At oral argument of the summary judgment motion, the Appeals Court noted that “[P]laintiffs implicitly conceded that CRA/Great Dane’s trailers or chassis may not have been present or serviced at PRMMI’s facility at the Port of New Orleans during Mr. Brindell’s employment by PRMMI.” Plaintiffs argued that a jury could link Brindell’s later employment with Flexi-Van Leasing at the Port with work on CRA/Great Dane trailers. However, such an argument was “contrary to the allegations in their petition.” The district court dismissed Plaintiffs’ claims against CRA/Great Dane as the court granted CRA/Great Dane’s summary judgment motion. Plaintiffs appealed the decision of the District Court.

The Appeals Court first laid out the burden of proof for the movant of a summary judgment motion as per Brown v. Manhattan Life Ins. Co., noting that “if the mover will not bear the burden of proof at trial, the mover’s burden on the motion does not require it to negate all essential elements of the non-moving party’s claim, but simply to show the non-moving party’s inability to meet its burden on one or more essential elements.” However, “if the non-moving party fails to produce factual support sufficient to establish that it will be able to satisfy its evidentiary burden of proof at trial, there is no genuine issue of material fact, and the mover is entitled to judgment as a matter of law.” In asbestos cases as per Oddo v. Asbestos Corp.
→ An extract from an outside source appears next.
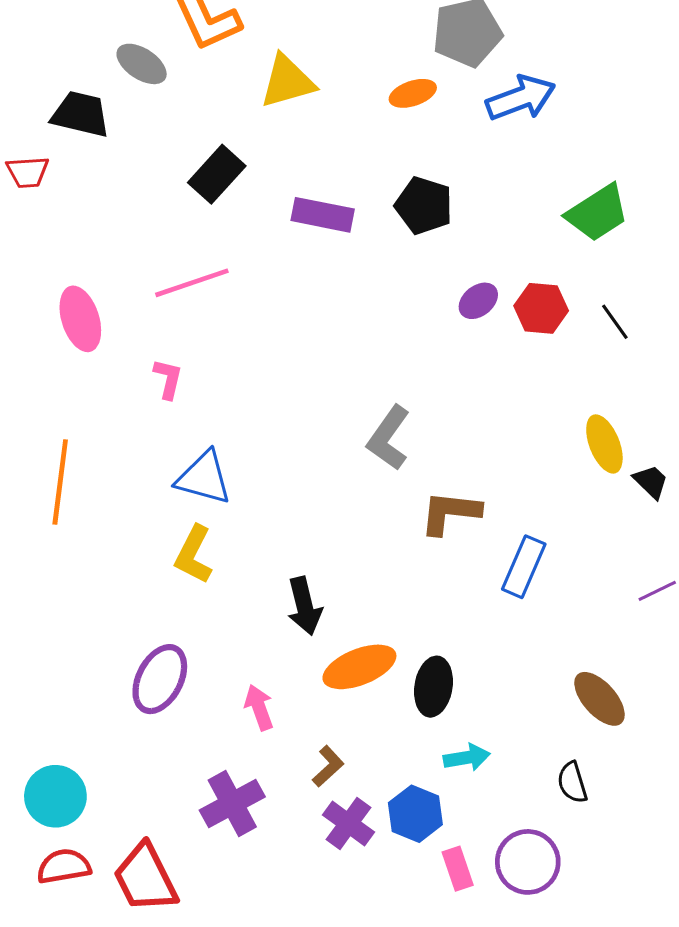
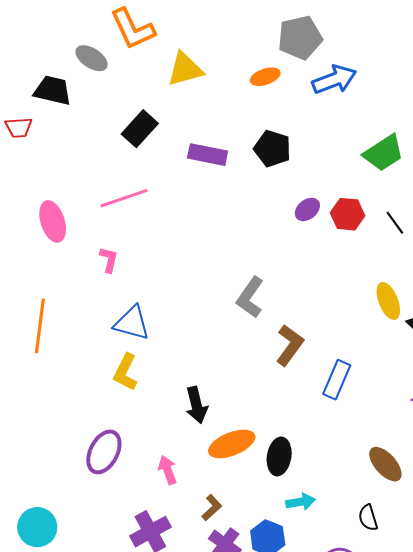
brown L-shape: (450, 513) -> (290, 345), turned 120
Ltd., causation “requires proof that a plaintiff suffered exposures to asbestos above background attributable to a specific defendant, and that such exposures were a substantial contributing factor in causing the plaintiff’s asbestos-related injury.” 
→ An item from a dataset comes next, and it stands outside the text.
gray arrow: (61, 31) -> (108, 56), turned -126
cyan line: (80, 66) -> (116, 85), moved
The Appeals Court first found that CRA/Great Dane met its burden of proof. With support from the aforementioned evidentiary submissions, CRA/Great Dane argued that Brindell’s employment with PRMMI ended one year before CRA/Great Dane began using its trailers in connection with its new program. Second, CRA/Great Dane did not manufacture chassis during Brindell’s employment with PRMMI. As such, Brindell could not have been exposed to asbestos dust from any brakes on any CRA/Great Dane trailers.
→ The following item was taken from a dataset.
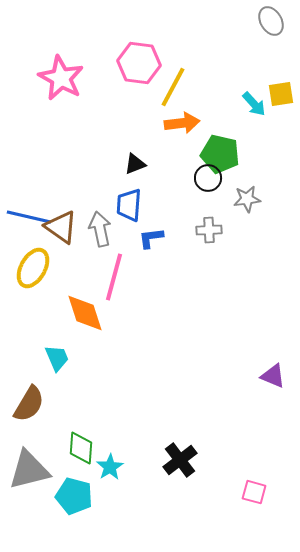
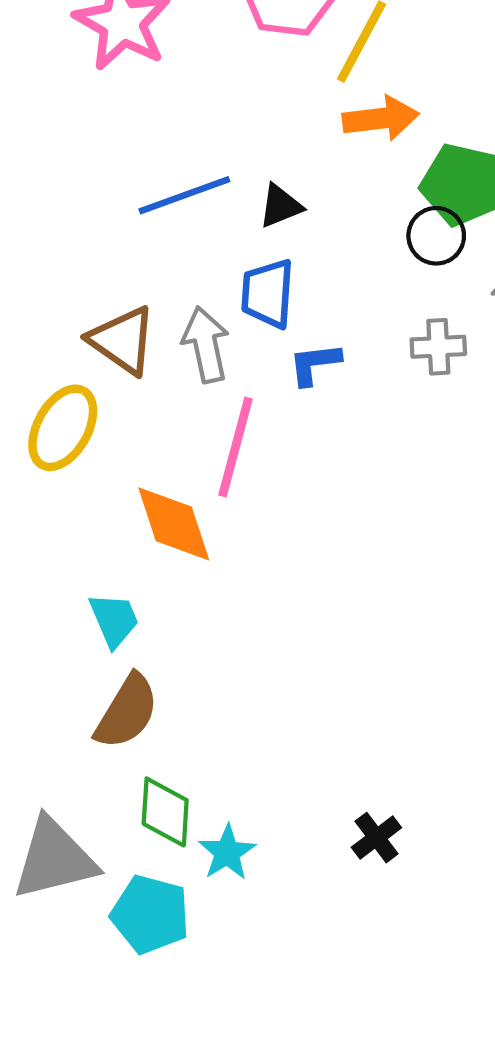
blue line: (29, 217) -> (184, 195), moved, turned -33
brown semicircle: (29, 404) -> (127, 712), moved
black cross: (180, 460) -> (376, 838), size x0.7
Plaintiffs contend that a genuine issue of material fact exists in this matter. Indeed, Plaintiffs asserted that uncertainty around the dates of Brindell’s employment with PRMMI remained following the depositions of Brindell’s former co-workers. Further, Plaintiffs “speculate” that Brindell could have worked at the Port for Flexi-Van Leasing following his employment with PRMMI. However, the Appeals Court rejected Plaintiffs’ contention that a genuine issue of material fact existed. Plaintiffs’ argument surrounding his dates of employment “ignore[d] the objective evidence contained in Mr. Brindell’s Social Security records and [was] contrary to the allegations in the plaintiffs’ petition.” As such, the Appeals Court would not consider additional arguments not contained in Plaintiffs’ opposition as per La. C.C.P. art. 966(F). In addition, “evidence to support a claim cannot be based on the mere possibility, speculation, conjecture, or unsupported probability.” Thus, the Appeals Court affirmed the district court’s grant of summary judgment.